TASK DIRECTIONS: In your answer, set down the records below exactly as they stand, omitting pictures.

Document structure recognition data:
---

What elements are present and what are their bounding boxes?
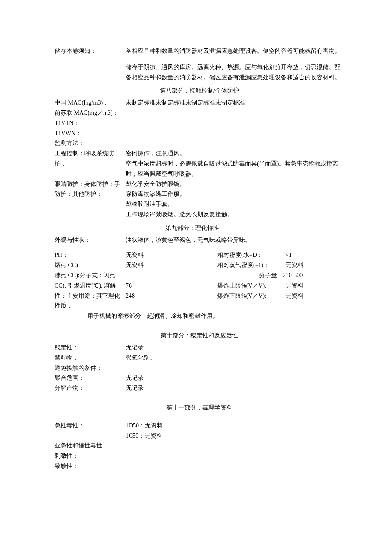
storage-para1: 备相应品种和数量的消防器材及泄漏应急处理设备。倒空的容器可能残留有害物。 bbox=[126, 46, 344, 56]
body-protection-value: 穿防毒物渗透工作服。 bbox=[126, 189, 344, 199]
explosion-lower-value: 无资料 bbox=[285, 291, 344, 301]
ignition-row: 248 爆炸下限%(V／V): 无资料 bbox=[126, 291, 344, 301]
subacute-label: 亚急性和慢性毒性: bbox=[55, 441, 126, 451]
t1vwn-row: T1VWN： bbox=[55, 128, 344, 139]
protection-label: 眼睛防护：身体防护：手防护：其他防护： bbox=[55, 179, 126, 220]
ph-label: PΠ： bbox=[55, 250, 126, 260]
molweight-value: 分子量：230-500 bbox=[217, 270, 344, 281]
ignition-temp-label: 引燃温度(℃): bbox=[68, 282, 103, 289]
section9-title: 第九部分：理化特性 bbox=[55, 223, 344, 233]
section10-title: 第十部分：稳定性和反应活性 bbox=[55, 331, 344, 341]
storage-label: 储存本卷须知： bbox=[55, 46, 126, 82]
stability-label: 稳定性： bbox=[55, 343, 126, 353]
hand-protection-value: 戴橡胶耐油手套。 bbox=[126, 199, 344, 209]
appearance-value: 油状液体，淡黄色至褐色，无气味或略带异味。 bbox=[126, 235, 344, 245]
engineering-control-content: 密闭操作，注意通风。 空气中浓度超标时，必需佩戴自吸过滤式防毒面具(半面罩)。紧… bbox=[126, 148, 344, 179]
china-mac-label: 中国 MAC(Ing/m3)： bbox=[55, 98, 126, 108]
acute-tox-row: 急性毒性： 1D50：无资料 1C50：无资料 bbox=[55, 421, 344, 441]
engineering-control-label: 工程控制：呼吸系统防护： bbox=[55, 148, 126, 179]
sensitization-label: 致敏性： bbox=[55, 461, 126, 471]
decomp-row: 分解产物： 无记录 bbox=[55, 383, 344, 393]
ussr-mac-row: 前苏联 MAC(mg／m3)： bbox=[55, 108, 344, 118]
appearance-row: 外观与性状： 油状液体，淡黄色至褐色，无气味或略带异味。 bbox=[55, 235, 344, 245]
irritation-row: 刺激性： bbox=[55, 451, 344, 461]
irritation-label: 刺激性： bbox=[55, 451, 126, 461]
polymer-hazard-label: 聚合危害： bbox=[55, 373, 126, 383]
monitor-method-label: 监测方法： bbox=[55, 138, 126, 148]
decomp-value: 无记录 bbox=[126, 383, 344, 393]
appearance-label: 外观与性状： bbox=[55, 235, 126, 245]
china-mac-row: 中国 MAC(Ing/m3)： 未制定标准未制定标准未制定标准未制定标准 bbox=[55, 98, 344, 108]
acute-tox-label: 急性毒性： bbox=[55, 421, 126, 441]
avoid-conditions-label: 避免接触的条件： bbox=[55, 363, 126, 373]
section11-title: 第十一部分：毒理学资料 bbox=[55, 403, 344, 413]
polymer-hazard-value: 无记录 bbox=[126, 373, 344, 383]
meltpoint-row: 熔点 CC)： 无资料 相对蒸气密度(=1)： 无资料 bbox=[55, 260, 344, 270]
sensitization-row: 致敏性： bbox=[55, 461, 344, 471]
t1vtn-label: T1VTN： bbox=[55, 118, 126, 128]
explosion-upper-value: 无资料 bbox=[285, 281, 344, 291]
rel-density-label: 相对密度(水=D： bbox=[217, 250, 285, 260]
engineering-control-value2: 空气中浓度超标时，必需佩戴自吸过滤式防毒面具(半面罩)。紧急事态抢救或撤离时，应… bbox=[126, 159, 344, 179]
flash-value: 76 bbox=[126, 281, 217, 291]
incompat-label: 禁配物： bbox=[55, 353, 126, 363]
ph-value: 无资料 bbox=[126, 250, 217, 260]
stability-value: 无记录 bbox=[126, 343, 344, 353]
molweight-row: 分子量：230-500 bbox=[55, 270, 344, 281]
rel-vapor-label: 相对蒸气密度(=1)： bbox=[217, 260, 285, 270]
rel-density-value: <1 bbox=[285, 250, 344, 260]
ussr-mac-label: 前苏联 MAC(mg／m3)： bbox=[55, 108, 126, 118]
storage-row: 储存本卷须知： 备相应品种和数量的消防器材及泄漏应急处理设备。倒空的容器可能残留… bbox=[55, 46, 344, 82]
eye-protection-value: 戴化学安全防护眼镜。 bbox=[126, 179, 344, 189]
meltpoint-label: 熔点 CC)： bbox=[55, 260, 126, 270]
boilpoint-block: 沸点 CC):分子式：闪点 CC): 引燃温度(℃): 溶解性：主要用途：其它理… bbox=[55, 270, 344, 321]
lc50-value: 1C50：无资料 bbox=[126, 431, 344, 441]
ignition-value: 248 bbox=[126, 291, 217, 301]
monitor-method-row: 监测方法： bbox=[55, 138, 344, 148]
incompat-row: 禁配物： 强氧化剂。 bbox=[55, 353, 344, 363]
china-mac-value: 未制定标准未制定标准未制定标准未制定标准 bbox=[126, 98, 344, 108]
acute-tox-content: 1D50：无资料 1C50：无资料 bbox=[126, 421, 344, 441]
storage-para2: 储存于阴凉、通风的库房。远离火种、热源。应与氧化剂分开存放，切忌混储。配备相应品… bbox=[126, 62, 344, 83]
rel-vapor-value: 无资料 bbox=[285, 260, 344, 270]
incompat-value: 强氧化剂。 bbox=[126, 353, 344, 363]
meltpoint-value: 无资料 bbox=[126, 260, 217, 270]
section8-title: 第八部分：接触控制/个体防护 bbox=[55, 86, 344, 96]
avoid-conditions-row: 避免接触的条件： bbox=[55, 363, 344, 373]
boilpoint-right: 分子量：230-500 76 爆炸上限%(V／V): 无资料 248 爆炸下限%… bbox=[126, 270, 344, 321]
main-use-value: 用于机械的摩擦部分，起润滑、冷却和密封作用。 bbox=[87, 311, 344, 321]
protection-content: 戴化学安全防护眼镜。 穿防毒物渗透工作服。 戴橡胶耐油手套。 工作现场严禁吸烟。… bbox=[126, 179, 344, 220]
other-protection-value: 工作现场严禁吸烟。避免长期反复接触。 bbox=[126, 209, 344, 220]
explosion-lower-label: 爆炸下限%(V／V): bbox=[217, 291, 285, 301]
protection-row: 眼睛防护：身体防护：手防护：其他防护： 戴化学安全防护眼镜。 穿防毒物渗透工作服… bbox=[55, 179, 344, 220]
t1vtn-row: T1VTN： bbox=[55, 118, 344, 128]
subacute-row: 亚急性和慢性毒性: bbox=[55, 441, 344, 451]
polymer-hazard-row: 聚合危害： 无记录 bbox=[55, 373, 344, 383]
engineering-control-value1: 密闭操作，注意通风。 bbox=[126, 148, 344, 159]
engineering-control-row: 工程控制：呼吸系统防护： 密闭操作，注意通风。 空气中浓度超标时，必需佩戴自吸过… bbox=[55, 148, 344, 179]
ld50-value: 1D50：无资料 bbox=[126, 421, 344, 431]
decomp-label: 分解产物： bbox=[55, 383, 126, 393]
flash-row: 76 爆炸上限%(V／V): 无资料 bbox=[126, 281, 344, 291]
explosion-upper-label: 爆炸上限%(V／V): bbox=[217, 281, 285, 291]
ph-row: PΠ： 无资料 相对密度(水=D： <1 bbox=[55, 250, 344, 260]
storage-content: 备相应品种和数量的消防器材及泄漏应急处理设备。倒空的容器可能残留有害物。 储存于… bbox=[126, 46, 344, 82]
stability-row: 稳定性： 无记录 bbox=[55, 343, 344, 353]
t1vwn-label: T1VWN： bbox=[55, 128, 126, 139]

---

EXERCISE ANSWER:
What elements are present and what are their bounding boxes?
storage-para1: 备相应品种和数量的消防器材及泄漏应急处理设备。倒空的容器可能残留有害物。 bbox=[126, 46, 344, 56]
body-protection-value: 穿防毒物渗透工作服。 bbox=[126, 189, 344, 199]
explosion-lower-value: 无资料 bbox=[285, 291, 344, 301]
ignition-row: 248 爆炸下限%(V／V): 无资料 bbox=[126, 291, 344, 301]
subacute-label: 亚急性和慢性毒性: bbox=[55, 441, 126, 451]
t1vwn-row: T1VWN： bbox=[55, 128, 344, 139]
protection-label: 眼睛防护：身体防护：手防护：其他防护： bbox=[55, 179, 126, 220]
ph-label: PΠ： bbox=[55, 250, 126, 260]
molweight-value: 分子量：230-500 bbox=[217, 270, 344, 281]
ignition-temp-label: 引燃温度(℃): bbox=[68, 282, 103, 289]
section9-title: 第九部分：理化特性 bbox=[55, 223, 344, 233]
section10-title: 第十部分：稳定性和反应活性 bbox=[55, 331, 344, 341]
storage-label: 储存本卷须知： bbox=[55, 46, 126, 82]
stability-label: 稳定性： bbox=[55, 343, 126, 353]
hand-protection-value: 戴橡胶耐油手套。 bbox=[126, 199, 344, 209]
appearance-value: 油状液体，淡黄色至褐色，无气味或略带异味。 bbox=[126, 235, 344, 245]
engineering-control-content: 密闭操作，注意通风。 空气中浓度超标时，必需佩戴自吸过滤式防毒面具(半面罩)。紧… bbox=[126, 148, 344, 179]
china-mac-label: 中国 MAC(Ing/m3)： bbox=[55, 98, 126, 108]
acute-tox-row: 急性毒性： 1D50：无资料 1C50：无资料 bbox=[55, 421, 344, 441]
engineering-control-label: 工程控制：呼吸系统防护： bbox=[55, 148, 126, 179]
sensitization-label: 致敏性： bbox=[55, 461, 126, 471]
decomp-row: 分解产物： 无记录 bbox=[55, 383, 344, 393]
ussr-mac-row: 前苏联 MAC(mg／m3)： bbox=[55, 108, 344, 118]
appearance-row: 外观与性状： 油状液体，淡黄色至褐色，无气味或略带异味。 bbox=[55, 235, 344, 245]
irritation-row: 刺激性： bbox=[55, 451, 344, 461]
irritation-label: 刺激性： bbox=[55, 451, 126, 461]
polymer-hazard-label: 聚合危害： bbox=[55, 373, 126, 383]
monitor-method-label: 监测方法： bbox=[55, 138, 126, 148]
decomp-value: 无记录 bbox=[126, 383, 344, 393]
appearance-label: 外观与性状： bbox=[55, 235, 126, 245]
china-mac-row: 中国 MAC(Ing/m3)： 未制定标准未制定标准未制定标准未制定标准 bbox=[55, 98, 344, 108]
acute-tox-label: 急性毒性： bbox=[55, 421, 126, 441]
avoid-conditions-label: 避免接触的条件： bbox=[55, 363, 126, 373]
section11-title: 第十一部分：毒理学资料 bbox=[55, 403, 344, 413]
polymer-hazard-value: 无记录 bbox=[126, 373, 344, 383]
meltpoint-row: 熔点 CC)： 无资料 相对蒸气密度(=1)： 无资料 bbox=[55, 260, 344, 270]
sensitization-row: 致敏性： bbox=[55, 461, 344, 471]
t1vtn-label: T1VTN： bbox=[55, 118, 126, 128]
explosion-upper-value: 无资料 bbox=[285, 281, 344, 291]
rel-density-label: 相对密度(水=D： bbox=[217, 250, 285, 260]
engineering-control-value2: 空气中浓度超标时，必需佩戴自吸过滤式防毒面具(半面罩)。紧急事态抢救或撤离时，应… bbox=[126, 159, 344, 179]
flash-value: 76 bbox=[126, 281, 217, 291]
incompat-label: 禁配物： bbox=[55, 353, 126, 363]
ph-value: 无资料 bbox=[126, 250, 217, 260]
stability-value: 无记录 bbox=[126, 343, 344, 353]
molweight-row: 分子量：230-500 bbox=[55, 270, 344, 281]
rel-vapor-label: 相对蒸气密度(=1)： bbox=[217, 260, 285, 270]
rel-density-value: <1 bbox=[285, 250, 344, 260]
ussr-mac-label: 前苏联 MAC(mg／m3)： bbox=[55, 108, 126, 118]
storage-row: 储存本卷须知： 备相应品种和数量的消防器材及泄漏应急处理设备。倒空的容器可能残留… bbox=[55, 46, 344, 82]
eye-protection-value: 戴化学安全防护眼镜。 bbox=[126, 179, 344, 189]
meltpoint-label: 熔点 CC)： bbox=[55, 260, 126, 270]
boilpoint-block: 沸点 CC):分子式：闪点 CC): 引燃温度(℃): 溶解性：主要用途：其它理… bbox=[55, 270, 344, 321]
lc50-value: 1C50：无资料 bbox=[126, 431, 344, 441]
ignition-value: 248 bbox=[126, 291, 217, 301]
monitor-method-row: 监测方法： bbox=[55, 138, 344, 148]
incompat-row: 禁配物： 强氧化剂。 bbox=[55, 353, 344, 363]
china-mac-value: 未制定标准未制定标准未制定标准未制定标准 bbox=[126, 98, 344, 108]
acute-tox-content: 1D50：无资料 1C50：无资料 bbox=[126, 421, 344, 441]
storage-para2: 储存于阴凉、通风的库房。远离火种、热源。应与氧化剂分开存放，切忌混储。配备相应品… bbox=[126, 62, 344, 83]
rel-vapor-value: 无资料 bbox=[285, 260, 344, 270]
incompat-value: 强氧化剂。 bbox=[126, 353, 344, 363]
meltpoint-value: 无资料 bbox=[126, 260, 217, 270]
section8-title: 第八部分：接触控制/个体防护 bbox=[55, 86, 344, 96]
avoid-conditions-row: 避免接触的条件： bbox=[55, 363, 344, 373]
boilpoint-right: 分子量：230-500 76 爆炸上限%(V／V): 无资料 248 爆炸下限%… bbox=[126, 270, 344, 321]
main-use-value: 用于机械的摩擦部分，起润滑、冷却和密封作用。 bbox=[87, 311, 344, 321]
protection-content: 戴化学安全防护眼镜。 穿防毒物渗透工作服。 戴橡胶耐油手套。 工作现场严禁吸烟。… bbox=[126, 179, 344, 220]
other-protection-value: 工作现场严禁吸烟。避免长期反复接触。 bbox=[126, 209, 344, 220]
explosion-lower-label: 爆炸下限%(V／V): bbox=[217, 291, 285, 301]
protection-row: 眼睛防护：身体防护：手防护：其他防护： 戴化学安全防护眼镜。 穿防毒物渗透工作服… bbox=[55, 179, 344, 220]
t1vtn-row: T1VTN： bbox=[55, 118, 344, 128]
subacute-row: 亚急性和慢性毒性: bbox=[55, 441, 344, 451]
polymer-hazard-row: 聚合危害： 无记录 bbox=[55, 373, 344, 383]
engineering-control-value1: 密闭操作，注意通风。 bbox=[126, 148, 344, 159]
engineering-control-row: 工程控制：呼吸系统防护： 密闭操作，注意通风。 空气中浓度超标时，必需佩戴自吸过… bbox=[55, 148, 344, 179]
ld50-value: 1D50：无资料 bbox=[126, 421, 344, 431]
decomp-label: 分解产物： bbox=[55, 383, 126, 393]
flash-row: 76 爆炸上限%(V／V): 无资料 bbox=[126, 281, 344, 291]
explosion-upper-label: 爆炸上限%(V／V): bbox=[217, 281, 285, 291]
ph-row: PΠ： 无资料 相对密度(水=D： <1 bbox=[55, 250, 344, 260]
storage-content: 备相应品种和数量的消防器材及泄漏应急处理设备。倒空的容器可能残留有害物。 储存于… bbox=[126, 46, 344, 82]
stability-row: 稳定性： 无记录 bbox=[55, 343, 344, 353]
t1vwn-label: T1VWN： bbox=[55, 128, 126, 139]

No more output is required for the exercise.